Even if life exists on other planets, what is the chance that their civilization will coincide with ours? After all, Earth has been around for five billion years yet we have only had a civilization capable of creating EMR (maybe the aliens are watching the Jets choking to the Dolphins and keeping the Steelers out of the play offs) for 100 years. This means that any other civilization that was trying to detect our EMR for the past five billion years had a 1 in 50,000,000 chance of doing so – about the same odds of the Jets winning the Super Bowl.
Now maybe technology will come up with spaceships in the future that can travel at multiples of the speed of light just like the warp drive in Star Trek. There is a problem with this though. Star Trek is science fiction and so is warp drive. According to Einstein’s Theory of Relativity, nothing can travel faster than the speed of light.

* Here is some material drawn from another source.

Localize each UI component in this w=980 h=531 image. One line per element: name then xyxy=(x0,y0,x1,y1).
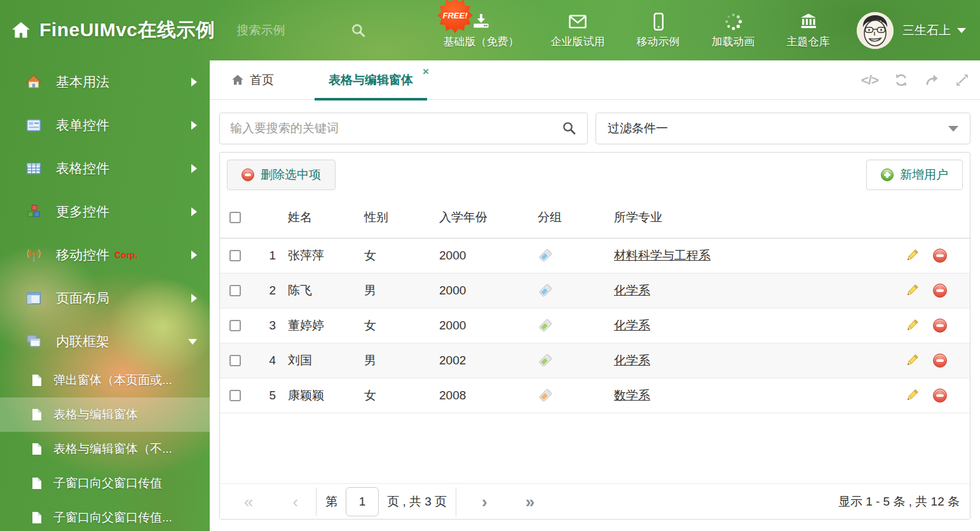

While only a few geniuses can understand Einstein’s math, the Theory of Relativity is quite simple conceptually. It means that the way the world appears to you depends on your view point. For example, if you are walking down the street dribbling a basketball, the ball would appear to be going straight up and down because your pace follows your dribbling. Someone observing you would see the ball going in a jagged pattern of 45-degree angles. Who’s right? The dribbler or the observer? The answer is they are both right from their given view point.
All Einstein did was this apply this to time. Einstein stated that when you travel at a speed close to the speed of light (let’s say 180,000 miles per second), time slows for the person going at this high velocity. In other words, if a father travelled to the nearest star at close to the speed of light, and then returned eight years later, his eight-year-old daughter would now be a 16-year-old teenager (which is why he may want to return to Proxima Centauri) while he had only aged one month. It is impossible to go faster than the speed of light because you would have to go backwards in time.
If this sounds crazy to you; you are not alone. When Einstein postulated this in 1905, everyone thought he was nuts. He never received the Nobel Prize for the Theory of Relativity; he received it his the discovery of the photoelectric effect. His theory was not proven until the 1930s but now it is considered settled science.
What does this mean? It means that aliens that travelled to Earth could not remain in contact with their home planet. Even if they developed the technology to visit us, the world they left may not exist by the time they arrived here. Thus, they would be colonists, like the Pilgrims. And since no little green men have come to my office for an eye exam, it is safe to assume they are nowhere to be found, unless they are avoiding Connecticut’s taxes.